Think human trafficking—the selling and coercion of children and adults for sex and non-consensual labor—is somebody else’s problem? Think again. The risk crosses socioeconomic, educational, political, racial, ideological, diversity, and industry lines.
In one of the most thought-provoking topics at CLM’s Annual Conference last month, “Human Trafficking: The Silent Risk,” session presenters Lance Ewing (Cotton Holdings Inc.), Jeremy Mahugh (DeliverFund), Marisa Trasatti (Wilson Elser), and John Wall (Human Trafficking Rescue Alliance) discussed a risk management framework to help create a corporate awareness and response to the silent risk of human trafficking. We chatted with Ewing to find out more on this topic, which many may know little about.
What led you to propose this session for the annual conference?

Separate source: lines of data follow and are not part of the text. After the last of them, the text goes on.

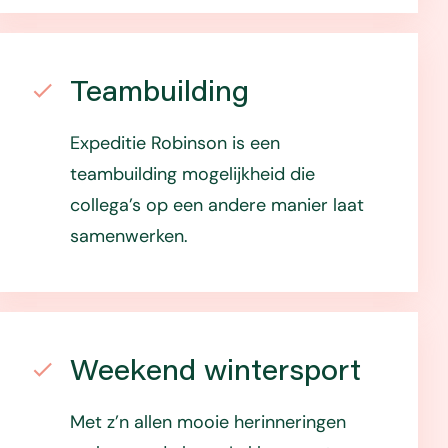
Teambuilding
Expeditie Robinson is een
teambuilding mogelijkheid die
collega’s op een andere manier laat
samenwerken.
Weekend wintersport
Met z’n allen mooie herinneringen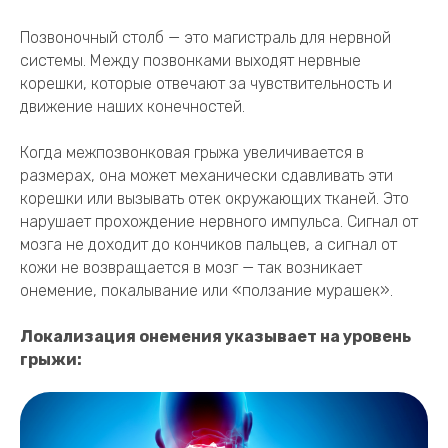
Позвоночный столб — это магистраль для нервной
системы. Между позвонками выходят нервные
корешки, которые отвечают за чувствительность и
движение наших конечностей.
Когда межпозвонковая грыжа увеличивается в
размерах, она может механически сдавливать эти
корешки или вызывать отек окружающих тканей. Это
нарушает прохождение нервного импульса. Сигнал от
мозга не доходит до кончиков пальцев, а сигнал от
кожи не возвращается в мозг — так возникает
онемение, покалывание или «ползание мурашек».
Локализация онемения указывает на уровень
грыжи: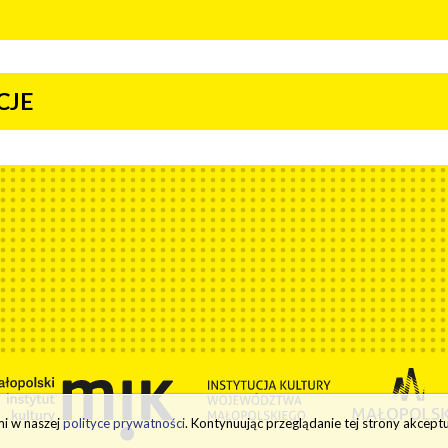
CJE
mi w naszej
polityce prywatności
. Kontynuując przeglą­danie tej strony akceptuj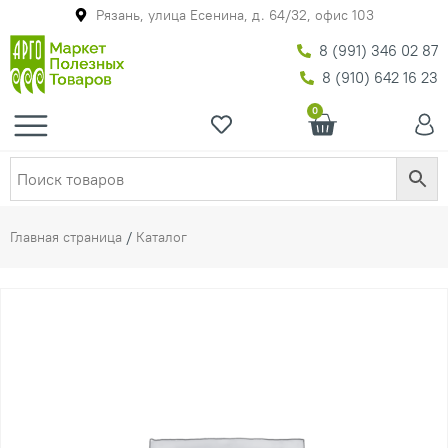
Рязань, улица Есенина, д. 64/32, офис 103
8 (991) 346 02 87
8 (910) 642 16 23
0
Главная страница
/
Каталог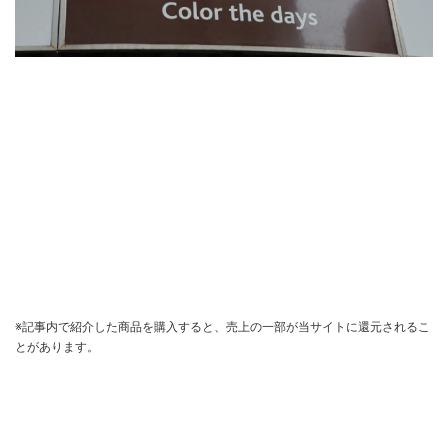
※記事内で紹介した商品を購入すると、売上の一部が当サイトに還元されるこ
とがあります。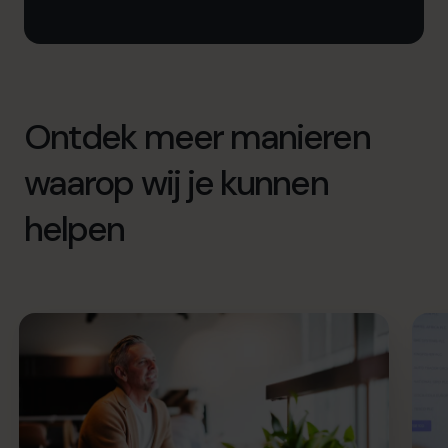
Ontdek meer manieren
waarop wij je kunnen
helpen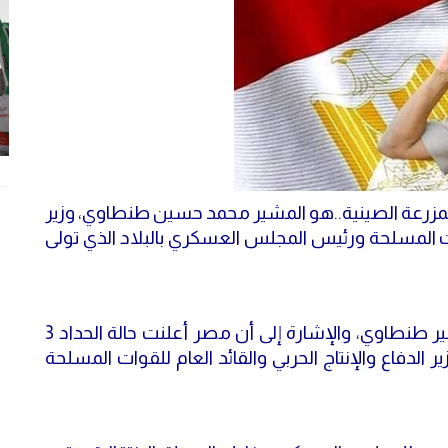
زرعة الصينية..هو المشير محمد حسين طنطاوي، وزير
قوات المسلحة ورئيس المجلس العسكري بالبلاد الذي تولى
أعدت قناة "الغد"، تقريرا مصورا عن الراحل المشير طنطاوي، والإشارة إلى أن مصر أعلنت حالة الحداد 3
لدفاع والإنتاج الحربي والقائد العام للقوات المسلحة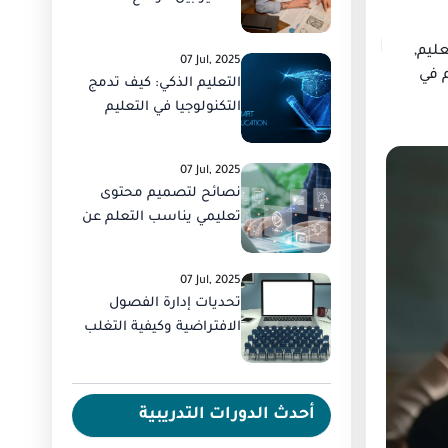
والمأمول
عليم,
07 Jul, 2025
م في
التعليم الذكي: كيف تدمج
التكنولوجيا في التعليم
بفعالية في الكويت؟2025
07 Jul, 2025
نصائح لتصميم محتوى
تعليمي يناسب التعلم عن
بعد في الكويت2025
07 Jul, 2025
تحديات إدارة الفصول
الافتراضية وكيفية التغلب
عليها في الكويت2025
أحدث الدورات التدريبية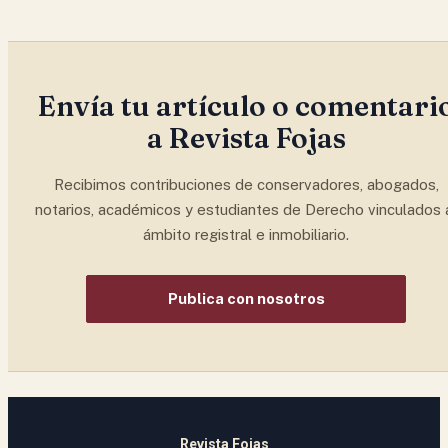
Envía tu artículo o comentari
a Revista Fojas
Recibimos contribuciones de conservadores, abogados,
notarios, académicos y estudiantes de Derecho vinculados 
ámbito registral e inmobiliario.
Publica con nosotros
Revista Fojas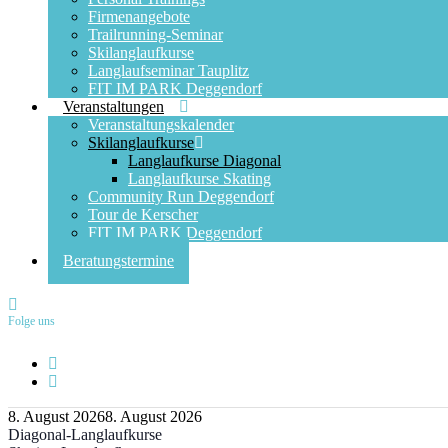
Firmenangebote
Trailrunning-Seminar
Skilanglaufkurse
Langlaufseminar Tauplitz
FIT IM PARK Deggendorf
Veranstaltungen
Veranstaltungskalender
Skilanglaufkurse
Langlaufkurse Diagonal
Langlaufkurse Skating
Community Run Deggendorf
Tour de Kerscher
FIT IM PARK Deggendorf
Beratungstermine
Folge uns
8. August 2026
8. August 2026
Diagonal-Langlaufkurse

Human trafficking is a growing concern not only socially, but also in the business world, specifically in service industries. We wanted to develop awareness and education on labor and sexual trafficking for risk managers, claims professionals, and in-house attorneys. The panel of experts, including John Wall, one of the law enforcement leaders on human trafficking in Texas, provided many unique insights and tips.
Why was this topic important to present at the show?
CLM has always been at the forefront of presenting distinctive and emerging topics for risk, claims, and litigation professionals. Human trafficking is a hidden risk and a potential claims nightmare for companies that are not prepared. Litigation and claims are on the horizon for hospitality and other service industries as it relates to human trafficking. With claims professionals, legal counsel, carriers, and risk professionals in the audience, CLM’s Annual Conference is the best place to present the findings and materials.
Is there claims and litigation-related activity related to this topic already happening? If so, what are you seeing?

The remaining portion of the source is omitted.